Exercise —
Write all of the entries again. Keep them exactly as they are.

Records supplied —

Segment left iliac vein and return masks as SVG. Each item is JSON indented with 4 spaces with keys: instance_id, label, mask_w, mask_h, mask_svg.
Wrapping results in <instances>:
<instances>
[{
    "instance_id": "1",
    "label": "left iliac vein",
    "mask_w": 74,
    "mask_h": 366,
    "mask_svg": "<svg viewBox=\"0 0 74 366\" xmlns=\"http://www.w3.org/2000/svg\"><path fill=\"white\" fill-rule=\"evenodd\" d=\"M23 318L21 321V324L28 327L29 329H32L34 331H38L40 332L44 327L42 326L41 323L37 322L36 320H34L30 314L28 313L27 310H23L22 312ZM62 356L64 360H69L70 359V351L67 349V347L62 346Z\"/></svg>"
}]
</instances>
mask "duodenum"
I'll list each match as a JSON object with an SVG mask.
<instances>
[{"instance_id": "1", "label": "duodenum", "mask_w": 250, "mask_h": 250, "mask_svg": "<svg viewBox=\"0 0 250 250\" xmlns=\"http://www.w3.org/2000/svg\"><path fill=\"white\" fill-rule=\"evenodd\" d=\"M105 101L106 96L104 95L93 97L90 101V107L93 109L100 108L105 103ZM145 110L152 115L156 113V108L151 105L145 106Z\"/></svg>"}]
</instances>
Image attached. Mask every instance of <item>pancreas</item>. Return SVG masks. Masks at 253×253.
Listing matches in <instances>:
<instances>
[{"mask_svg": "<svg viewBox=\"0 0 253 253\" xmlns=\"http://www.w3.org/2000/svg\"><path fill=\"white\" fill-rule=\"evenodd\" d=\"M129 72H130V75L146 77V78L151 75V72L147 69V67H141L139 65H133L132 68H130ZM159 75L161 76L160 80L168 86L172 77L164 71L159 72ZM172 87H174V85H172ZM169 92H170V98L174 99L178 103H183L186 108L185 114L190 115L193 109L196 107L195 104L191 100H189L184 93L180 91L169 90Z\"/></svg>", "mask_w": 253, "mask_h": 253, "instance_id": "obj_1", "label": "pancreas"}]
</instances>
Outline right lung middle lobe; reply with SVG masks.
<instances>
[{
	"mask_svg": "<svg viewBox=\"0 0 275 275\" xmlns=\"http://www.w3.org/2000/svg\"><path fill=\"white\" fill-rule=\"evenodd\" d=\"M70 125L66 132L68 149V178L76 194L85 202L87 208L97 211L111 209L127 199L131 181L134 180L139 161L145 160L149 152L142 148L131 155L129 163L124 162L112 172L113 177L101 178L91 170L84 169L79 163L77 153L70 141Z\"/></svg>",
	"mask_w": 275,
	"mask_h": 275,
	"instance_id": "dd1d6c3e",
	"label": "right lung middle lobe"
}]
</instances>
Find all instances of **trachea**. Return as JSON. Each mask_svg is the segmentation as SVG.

Answer for the task —
Segment left iliac vein and return masks as SVG. Each item is JSON indented with 4 spaces with keys: instance_id, label, mask_w, mask_h, mask_svg.
Wrapping results in <instances>:
<instances>
[{
    "instance_id": "1",
    "label": "left iliac vein",
    "mask_w": 74,
    "mask_h": 366,
    "mask_svg": "<svg viewBox=\"0 0 74 366\" xmlns=\"http://www.w3.org/2000/svg\"><path fill=\"white\" fill-rule=\"evenodd\" d=\"M23 318L21 321V324L28 327L29 329H32L34 331H38L40 332L44 327L42 326L41 323L37 322L36 320H34L30 314L28 313L27 310H23L22 312ZM62 356L64 360H69L70 359V351L67 349V347L62 346Z\"/></svg>"
}]
</instances>
mask "duodenum"
I'll list each match as a JSON object with an SVG mask.
<instances>
[{"instance_id": "1", "label": "duodenum", "mask_w": 250, "mask_h": 250, "mask_svg": "<svg viewBox=\"0 0 250 250\" xmlns=\"http://www.w3.org/2000/svg\"><path fill=\"white\" fill-rule=\"evenodd\" d=\"M105 101L106 96L104 95L93 97L90 101V107L93 109L100 108L105 103ZM145 110L152 115L156 113V108L151 105L145 106Z\"/></svg>"}]
</instances>
Image attached. Mask every instance of <item>pancreas</item>. Return SVG masks. Masks at 253×253.
Listing matches in <instances>:
<instances>
[{"mask_svg": "<svg viewBox=\"0 0 253 253\" xmlns=\"http://www.w3.org/2000/svg\"><path fill=\"white\" fill-rule=\"evenodd\" d=\"M129 72H130V75L146 77V78L151 75V72L147 69V67H141L139 65H133L132 68H130ZM159 75L161 76L160 80L168 86L172 77L164 71L159 72ZM172 87H174V85H172ZM169 92H170V98L174 99L178 103H183L186 108L185 114L190 115L193 109L196 107L195 104L191 100H189L184 93L180 91L169 90Z\"/></svg>", "mask_w": 253, "mask_h": 253, "instance_id": "obj_1", "label": "pancreas"}]
</instances>
Outline right lung middle lobe; reply with SVG masks.
<instances>
[{
	"mask_svg": "<svg viewBox=\"0 0 275 275\" xmlns=\"http://www.w3.org/2000/svg\"><path fill=\"white\" fill-rule=\"evenodd\" d=\"M70 125L66 132L68 149V178L76 194L85 202L87 208L97 211L111 209L127 199L131 181L134 180L139 161L145 160L149 152L142 148L131 155L129 163L124 162L112 172L113 177L101 178L91 170L84 169L79 163L77 153L70 141Z\"/></svg>",
	"mask_w": 275,
	"mask_h": 275,
	"instance_id": "dd1d6c3e",
	"label": "right lung middle lobe"
}]
</instances>
Find all instances of **trachea**. Return as JSON. Each mask_svg is the segmentation as SVG.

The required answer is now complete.